Hessischer VGH hat bestätigt, dass TIPICO erlaubnisfrei tätig sein darf. Es gab auch ein Monopol von Seiten des Staates, da einem hessischen staatlichen Anbieter eine entsprechende Lizenz erteilt wurde. Der EugH hat bereits entschieden, dass ein Monopol europarechtswidrig ist.

RA Würtenberger:

Auch die Zivilgerichte sind an die INCE-Entscheidung gebunden. Es kann nicht zwischen strafrechtlicher- verwaltungsrechtlicher oder zivilrechtlicher "Sanktion" unterschieden werden.

Belgien

TIPICO hat sich dazu entschieden, ohne Lizenz auf dem deutschen Markt tätig zu sein. TIPICO hat daher bewusst in Kauf genommen, dass die in diesem Zeitraum geschlossenen Verträge wegen der fehlenden Lizenz für nichtig erklärt werden.

Griechenland:

Zivilrechtliche und strafrechtliche Sanktionen sind zu trennen. Wenn TIPICO meint, durch das deutsche Lizenzsystem einen Schaden erlitten zu haben, kann TIIPICO den Schaden vor den deutschen Gerichten im Rahmen der Staatshaftung geltend machen.

Malta

TIPICO hat seit 2005 eine maltesische Lizenz, ob das Angebot seit 2005 auch in Deutschland unterbreitet wurde, kann nicht beantwortet werden. Eine Irreführung der deutschen Spieler lag nicht vor, dass auch nach dem Maltesischen Glücksspielrecht auf der Webseite anzugeben ist, wo die Lizenz erteilt worden ist. Auch sind in Malta entsprechende Spielerschutzvorschriften in Kraft.

Portugal

Es kann kein rechtliches Vakuum entstehen, wenn das Genehmigungsverfahren zur Lizenzerteilung von Online-Sportwetten teilweise gegen EU-Recht verstößt. Man muss immer auch berücksichtigen, dass es sich beim Glücksspiel um einen besonders heiklen Bereich handelt, was den Verbraucherschutz betrifft.

Europäische Kommission

Es gab in Deutschland zwar ein staatliches Monopol für den terrestischen Betrieb von Online-Sportwetten.

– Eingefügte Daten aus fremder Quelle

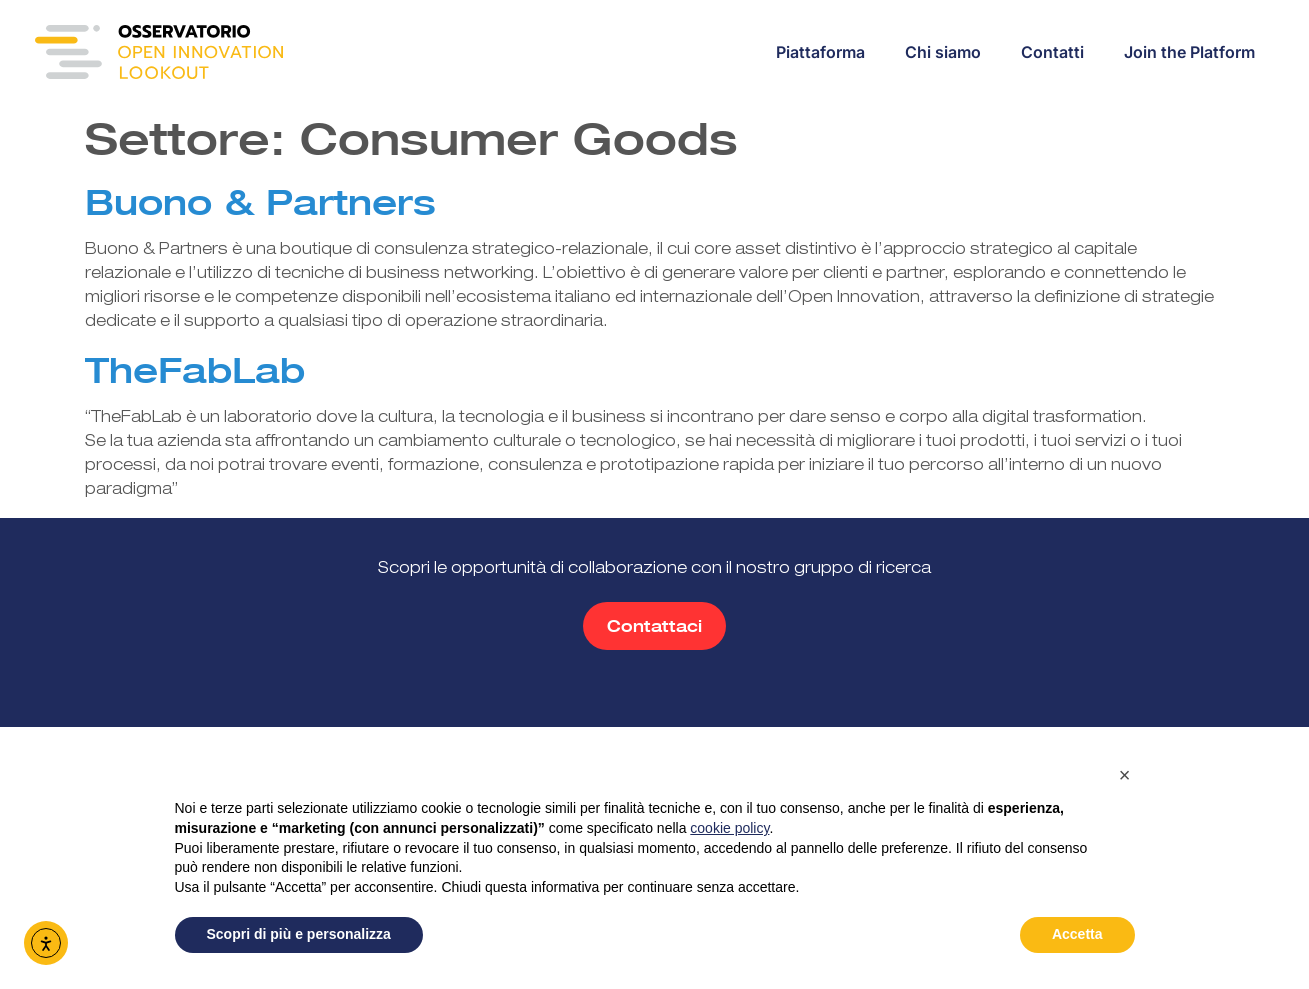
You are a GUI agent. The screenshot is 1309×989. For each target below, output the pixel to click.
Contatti (1052, 52)
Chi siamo (943, 52)
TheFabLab (195, 370)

Es gab allerdings kein Monopol für Online-Sportwetten. Das Online-Sportwettenangebot des staatlichen Anbieters "Oddset" wurde erst nach Erteilung einer entsprechenden Lizenz erstellt.

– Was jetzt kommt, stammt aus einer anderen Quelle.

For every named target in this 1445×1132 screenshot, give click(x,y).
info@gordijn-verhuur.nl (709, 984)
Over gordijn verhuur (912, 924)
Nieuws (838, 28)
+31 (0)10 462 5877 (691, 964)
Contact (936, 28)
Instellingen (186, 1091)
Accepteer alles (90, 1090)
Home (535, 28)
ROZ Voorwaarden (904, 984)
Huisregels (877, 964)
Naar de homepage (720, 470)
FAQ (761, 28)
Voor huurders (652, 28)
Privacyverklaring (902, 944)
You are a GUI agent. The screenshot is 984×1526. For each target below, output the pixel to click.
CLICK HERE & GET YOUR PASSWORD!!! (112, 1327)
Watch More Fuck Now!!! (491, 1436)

Limitbestimmungen: Diese richten sich nicht nur an die Behörden, sondern ausdrücklich an die Anbieter. Dies hat der BGH bereits in seinem Beschluss unter Rz.: 16 festgestellt. An diese Feststellung ist der EuGH gebunden, da es sich um die Auslegung von nationalem Recht handelt.

TIPICO wurde die Lizenz nicht nur aus Gründen eines Unionsrechtsverstoßes keine Lizenz erteilt, sondern auch aus anderen Gründen.

Generalanwalt kündigt seine Schlussanträge für den 11.12.2025 an.